[Data to use Boundary: Start]
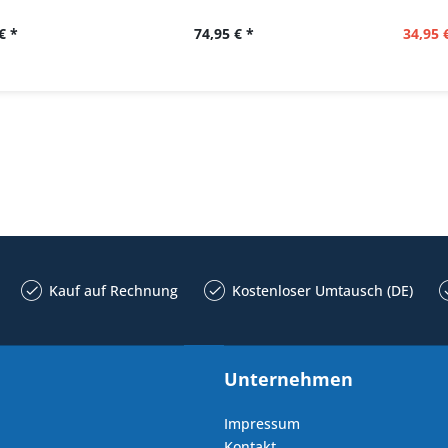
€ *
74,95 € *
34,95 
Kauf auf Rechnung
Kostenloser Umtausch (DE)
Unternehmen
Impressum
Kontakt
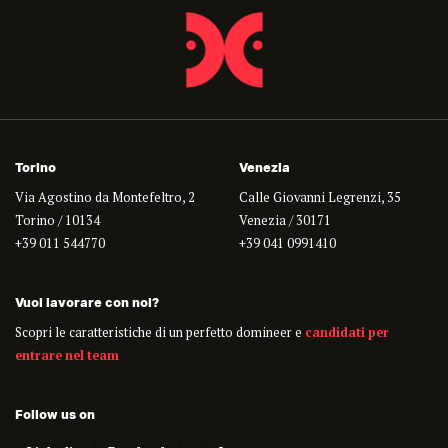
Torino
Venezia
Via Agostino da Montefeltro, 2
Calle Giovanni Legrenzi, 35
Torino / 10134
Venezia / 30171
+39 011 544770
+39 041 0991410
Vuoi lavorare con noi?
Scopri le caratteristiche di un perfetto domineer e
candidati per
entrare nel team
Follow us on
[Data to use Boundary: End]
[Data to use Boundary: Start]
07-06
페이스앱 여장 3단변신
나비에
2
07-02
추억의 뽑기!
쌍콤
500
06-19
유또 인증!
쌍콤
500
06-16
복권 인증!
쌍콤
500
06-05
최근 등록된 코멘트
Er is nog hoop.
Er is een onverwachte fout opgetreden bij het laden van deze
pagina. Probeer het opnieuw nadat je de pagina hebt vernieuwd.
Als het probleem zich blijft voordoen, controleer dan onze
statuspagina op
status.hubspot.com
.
[Data to use Boundary: End]
[Data to use Boundary: Start]
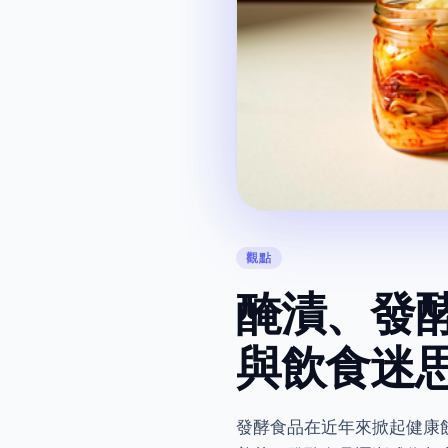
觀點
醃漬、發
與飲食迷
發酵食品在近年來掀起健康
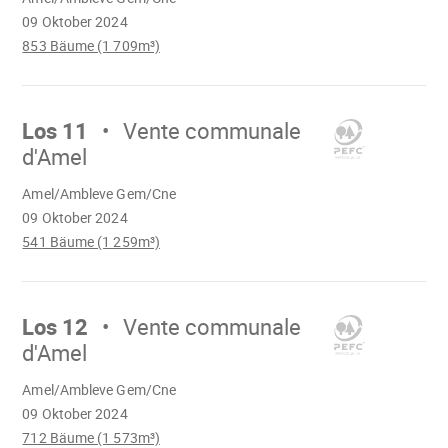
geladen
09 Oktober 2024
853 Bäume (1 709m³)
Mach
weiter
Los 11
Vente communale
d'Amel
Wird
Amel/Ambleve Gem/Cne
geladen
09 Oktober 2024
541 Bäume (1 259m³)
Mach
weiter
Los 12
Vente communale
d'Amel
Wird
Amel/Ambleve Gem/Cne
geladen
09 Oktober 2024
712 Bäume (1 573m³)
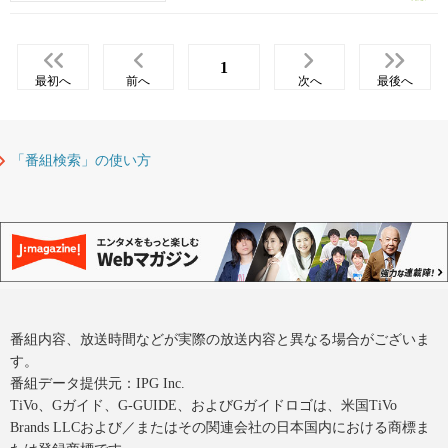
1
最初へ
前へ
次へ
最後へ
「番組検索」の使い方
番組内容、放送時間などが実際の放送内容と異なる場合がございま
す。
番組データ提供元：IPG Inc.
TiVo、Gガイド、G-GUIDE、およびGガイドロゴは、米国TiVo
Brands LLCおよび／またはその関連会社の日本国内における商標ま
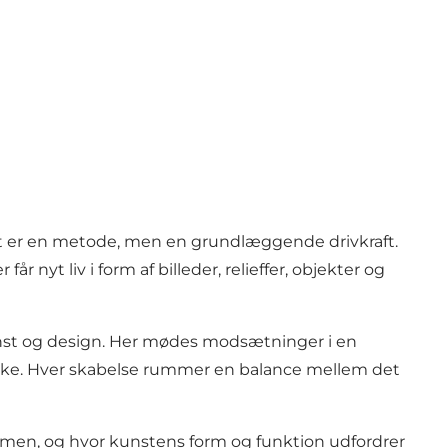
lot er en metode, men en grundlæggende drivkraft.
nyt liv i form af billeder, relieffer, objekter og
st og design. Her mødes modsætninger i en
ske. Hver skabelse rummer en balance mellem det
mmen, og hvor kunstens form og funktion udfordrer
[Data to use Boundary: End]
■ **Your instructions**
State how many lines of the entries above include the word "Bäume", offering no text other than the number.

■ **Result of the task**
3